──────── DATA EXCERPTS

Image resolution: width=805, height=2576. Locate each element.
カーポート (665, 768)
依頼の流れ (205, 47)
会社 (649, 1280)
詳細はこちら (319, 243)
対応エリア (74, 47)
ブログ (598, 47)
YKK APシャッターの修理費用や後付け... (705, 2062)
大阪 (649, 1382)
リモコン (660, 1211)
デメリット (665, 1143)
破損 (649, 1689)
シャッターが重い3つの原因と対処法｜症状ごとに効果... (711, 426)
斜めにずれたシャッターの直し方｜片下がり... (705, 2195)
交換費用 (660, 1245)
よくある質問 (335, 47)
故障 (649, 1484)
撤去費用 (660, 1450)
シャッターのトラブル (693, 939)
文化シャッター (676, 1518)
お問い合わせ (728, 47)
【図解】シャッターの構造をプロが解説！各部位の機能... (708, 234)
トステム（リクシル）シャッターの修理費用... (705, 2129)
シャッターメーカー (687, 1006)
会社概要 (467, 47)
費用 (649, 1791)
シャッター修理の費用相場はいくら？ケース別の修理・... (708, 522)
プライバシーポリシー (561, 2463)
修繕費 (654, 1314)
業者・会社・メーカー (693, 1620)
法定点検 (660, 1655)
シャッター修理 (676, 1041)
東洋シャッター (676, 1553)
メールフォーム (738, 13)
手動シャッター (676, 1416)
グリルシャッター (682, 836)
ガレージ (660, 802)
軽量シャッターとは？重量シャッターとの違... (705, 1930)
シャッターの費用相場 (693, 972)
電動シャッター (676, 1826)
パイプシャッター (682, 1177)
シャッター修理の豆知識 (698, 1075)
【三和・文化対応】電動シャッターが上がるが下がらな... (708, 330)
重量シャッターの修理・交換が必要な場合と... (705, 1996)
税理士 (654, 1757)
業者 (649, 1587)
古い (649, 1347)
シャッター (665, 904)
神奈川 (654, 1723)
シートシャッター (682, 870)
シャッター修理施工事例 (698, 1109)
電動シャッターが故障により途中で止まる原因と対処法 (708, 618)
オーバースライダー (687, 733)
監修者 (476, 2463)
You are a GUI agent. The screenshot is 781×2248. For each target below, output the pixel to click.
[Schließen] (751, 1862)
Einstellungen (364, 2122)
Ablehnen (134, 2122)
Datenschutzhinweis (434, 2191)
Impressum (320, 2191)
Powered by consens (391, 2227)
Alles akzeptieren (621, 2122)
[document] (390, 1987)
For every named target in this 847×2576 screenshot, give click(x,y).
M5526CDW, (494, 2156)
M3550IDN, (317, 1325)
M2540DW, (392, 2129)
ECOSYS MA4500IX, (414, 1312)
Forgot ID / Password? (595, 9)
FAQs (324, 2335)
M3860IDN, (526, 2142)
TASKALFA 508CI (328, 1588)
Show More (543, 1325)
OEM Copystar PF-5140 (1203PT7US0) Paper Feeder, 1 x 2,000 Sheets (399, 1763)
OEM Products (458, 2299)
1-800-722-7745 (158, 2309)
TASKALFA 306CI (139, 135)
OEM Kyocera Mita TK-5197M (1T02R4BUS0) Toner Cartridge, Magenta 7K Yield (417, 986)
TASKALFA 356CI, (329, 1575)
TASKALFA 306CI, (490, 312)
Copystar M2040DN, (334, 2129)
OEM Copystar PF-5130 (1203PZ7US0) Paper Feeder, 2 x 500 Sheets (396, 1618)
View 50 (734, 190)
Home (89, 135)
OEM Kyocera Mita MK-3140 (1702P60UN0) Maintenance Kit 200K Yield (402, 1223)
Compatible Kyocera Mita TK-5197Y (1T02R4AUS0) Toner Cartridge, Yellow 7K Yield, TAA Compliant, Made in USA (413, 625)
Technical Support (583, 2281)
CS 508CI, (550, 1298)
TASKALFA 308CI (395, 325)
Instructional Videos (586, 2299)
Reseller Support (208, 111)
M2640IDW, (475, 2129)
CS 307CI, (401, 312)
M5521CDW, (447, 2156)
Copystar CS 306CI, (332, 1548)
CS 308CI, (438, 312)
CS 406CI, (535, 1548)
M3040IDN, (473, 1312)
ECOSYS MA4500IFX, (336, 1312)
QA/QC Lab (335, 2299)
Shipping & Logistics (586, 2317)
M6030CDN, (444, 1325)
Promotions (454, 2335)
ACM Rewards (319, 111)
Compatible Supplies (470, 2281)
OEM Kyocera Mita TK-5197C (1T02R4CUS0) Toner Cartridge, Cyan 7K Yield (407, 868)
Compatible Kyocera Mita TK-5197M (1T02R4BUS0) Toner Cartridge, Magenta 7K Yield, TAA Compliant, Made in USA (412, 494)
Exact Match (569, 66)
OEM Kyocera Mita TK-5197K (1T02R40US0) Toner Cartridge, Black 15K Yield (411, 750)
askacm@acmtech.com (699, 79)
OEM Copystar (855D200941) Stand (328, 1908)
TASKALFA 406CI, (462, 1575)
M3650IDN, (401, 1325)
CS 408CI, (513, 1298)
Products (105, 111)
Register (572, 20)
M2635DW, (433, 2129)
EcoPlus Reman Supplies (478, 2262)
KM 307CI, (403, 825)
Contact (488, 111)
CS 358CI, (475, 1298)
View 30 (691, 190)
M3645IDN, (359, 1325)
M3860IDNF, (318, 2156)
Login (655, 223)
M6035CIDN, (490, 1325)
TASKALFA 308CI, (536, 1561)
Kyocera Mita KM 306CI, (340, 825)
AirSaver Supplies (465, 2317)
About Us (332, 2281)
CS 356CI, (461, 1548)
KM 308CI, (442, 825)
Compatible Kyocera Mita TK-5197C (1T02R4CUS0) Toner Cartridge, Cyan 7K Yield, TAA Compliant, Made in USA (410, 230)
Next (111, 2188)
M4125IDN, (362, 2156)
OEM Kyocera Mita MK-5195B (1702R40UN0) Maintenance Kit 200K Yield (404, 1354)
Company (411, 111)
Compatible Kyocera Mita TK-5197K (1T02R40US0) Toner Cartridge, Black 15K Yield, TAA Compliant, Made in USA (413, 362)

────────────────

* ASSIGNMENT
Transcribe all of the records exactly.

* SOLUTION TO THE PROBLEM
Image resolution: width=805, height=2576. Locate each element.
カーポート (665, 768)
依頼の流れ (205, 47)
会社 (649, 1280)
詳細はこちら (319, 243)
対応エリア (74, 47)
ブログ (598, 47)
YKK APシャッターの修理費用や後付け... (705, 2062)
大阪 (649, 1382)
リモコン (660, 1211)
デメリット (665, 1143)
破損 (649, 1689)
シャッターが重い3つの原因と対処法｜症状ごとに効果... (711, 426)
斜めにずれたシャッターの直し方｜片下がり... (705, 2195)
交換費用 (660, 1245)
よくある質問 (335, 47)
故障 (649, 1484)
撤去費用 (660, 1450)
シャッターのトラブル (693, 939)
文化シャッター (676, 1518)
お問い合わせ (728, 47)
【図解】シャッターの構造をプロが解説！各部位の機能... (708, 234)
トステム（リクシル）シャッターの修理費用... (705, 2129)
シャッターメーカー (687, 1006)
会社概要 (467, 47)
費用 (649, 1791)
シャッター修理の費用相場はいくら？ケース別の修理・... (708, 522)
プライバシーポリシー (561, 2463)
修繕費 (654, 1314)
業者・会社・メーカー (693, 1620)
法定点検 (660, 1655)
シャッター修理 (676, 1041)
東洋シャッター (676, 1553)
メールフォーム (738, 13)
手動シャッター (676, 1416)
グリルシャッター (682, 836)
ガレージ (660, 802)
軽量シャッターとは？重量シャッターとの違... (705, 1930)
シャッターの費用相場 (693, 972)
電動シャッター (676, 1826)
パイプシャッター (682, 1177)
シャッター修理の豆知識 (698, 1075)
【三和・文化対応】電動シャッターが上がるが下がらな... (708, 330)
重量シャッターの修理・交換が必要な場合と... (705, 1996)
税理士 (654, 1757)
業者 (649, 1587)
古い (649, 1347)
シャッター (665, 904)
神奈川 (654, 1723)
シートシャッター (682, 870)
シャッター修理施工事例 (698, 1109)
電動シャッターが故障により途中で止まる原因と対処法 (708, 618)
オーバースライダー (687, 733)
監修者 (476, 2463)
You are a GUI agent. The screenshot is 781×2248. For each target below, output the pixel to click.
[Schließen] (751, 1862)
Einstellungen (364, 2122)
Ablehnen (134, 2122)
Datenschutzhinweis (434, 2191)
Impressum (320, 2191)
Powered by consens (391, 2227)
Alles akzeptieren (621, 2122)
[document] (390, 1987)
For every named target in this 847×2576 screenshot, give click(x,y).
M5526CDW, (494, 2156)
M3550IDN, (317, 1325)
M2540DW, (392, 2129)
ECOSYS MA4500IX, (414, 1312)
Forgot ID / Password? (595, 9)
FAQs (324, 2335)
M3860IDN, (526, 2142)
TASKALFA 508CI (328, 1588)
Show More (543, 1325)
OEM Copystar PF-5140 (1203PT7US0) Paper Feeder, 1 x 2,000 Sheets (399, 1763)
OEM Products (458, 2299)
1-800-722-7745 (158, 2309)
TASKALFA 306CI (139, 135)
OEM Kyocera Mita TK-5197M (1T02R4BUS0) Toner Cartridge, Magenta 7K Yield (417, 986)
TASKALFA 356CI, (329, 1575)
TASKALFA 306CI, (490, 312)
Copystar M2040DN, (334, 2129)
OEM Copystar PF-5130 (1203PZ7US0) Paper Feeder, 2 x 500 Sheets (396, 1618)
View 50 (734, 190)
Home (89, 135)
OEM Kyocera Mita MK-3140 (1702P60UN0) Maintenance Kit 200K Yield (402, 1223)
Compatible Kyocera Mita TK-5197Y (1T02R4AUS0) Toner Cartridge, Yellow 7K Yield, TAA Compliant, Made in USA (413, 625)
Technical Support (583, 2281)
CS 508CI, (550, 1298)
TASKALFA 308CI (395, 325)
Instructional Videos (586, 2299)
Reseller Support (208, 111)
M2640IDW, (475, 2129)
CS 307CI, (401, 312)
M5521CDW, (447, 2156)
Copystar CS 306CI, (332, 1548)
CS 308CI, (438, 312)
CS 406CI, (535, 1548)
M3040IDN, (473, 1312)
ECOSYS MA4500IFX, (336, 1312)
QA/QC Lab (335, 2299)
Shipping & Logistics (586, 2317)
M6030CDN, (444, 1325)
Promotions (454, 2335)
ACM Rewards (319, 111)
Compatible Supplies (470, 2281)
OEM Kyocera Mita TK-5197C (1T02R4CUS0) Toner Cartridge, Cyan 7K Yield (407, 868)
Compatible Kyocera Mita TK-5197M (1T02R4BUS0) Toner Cartridge, Magenta 7K Yield, TAA Compliant, Made in USA (412, 494)
Exact Match (569, 66)
OEM Kyocera Mita TK-5197K (1T02R40US0) Toner Cartridge, Black 15K Yield (411, 750)
askacm@acmtech.com (699, 79)
OEM Copystar (855D200941) Stand (328, 1908)
TASKALFA 406CI, (462, 1575)
M3650IDN, (401, 1325)
CS 408CI, (513, 1298)
Products (105, 111)
Register (572, 20)
M2635DW, (433, 2129)
EcoPlus Reman Supplies (478, 2262)
KM 307CI, (403, 825)
Contact (488, 111)
CS 358CI, (475, 1298)
View 30 (691, 190)
M3645IDN, (359, 1325)
M3860IDNF, (318, 2156)
Login (655, 223)
M6035CIDN, (490, 1325)
TASKALFA 308CI, (536, 1561)
Kyocera Mita KM 306CI, (340, 825)
AirSaver Supplies (465, 2317)
About Us (332, 2281)
CS 356CI, (461, 1548)
KM 308CI, (442, 825)
Compatible Kyocera Mita TK-5197C (1T02R4CUS0) Toner Cartridge, Cyan 7K Yield, TAA Compliant, Made in USA (410, 230)
Next (111, 2188)
M4125IDN, (362, 2156)
OEM Kyocera Mita MK-5195B (1702R40UN0) Maintenance Kit 200K Yield (404, 1354)
Company (411, 111)
Compatible Kyocera Mita TK-5197K (1T02R40US0) Toner Cartridge, Black 15K Yield, TAA Compliant, Made in USA (413, 362)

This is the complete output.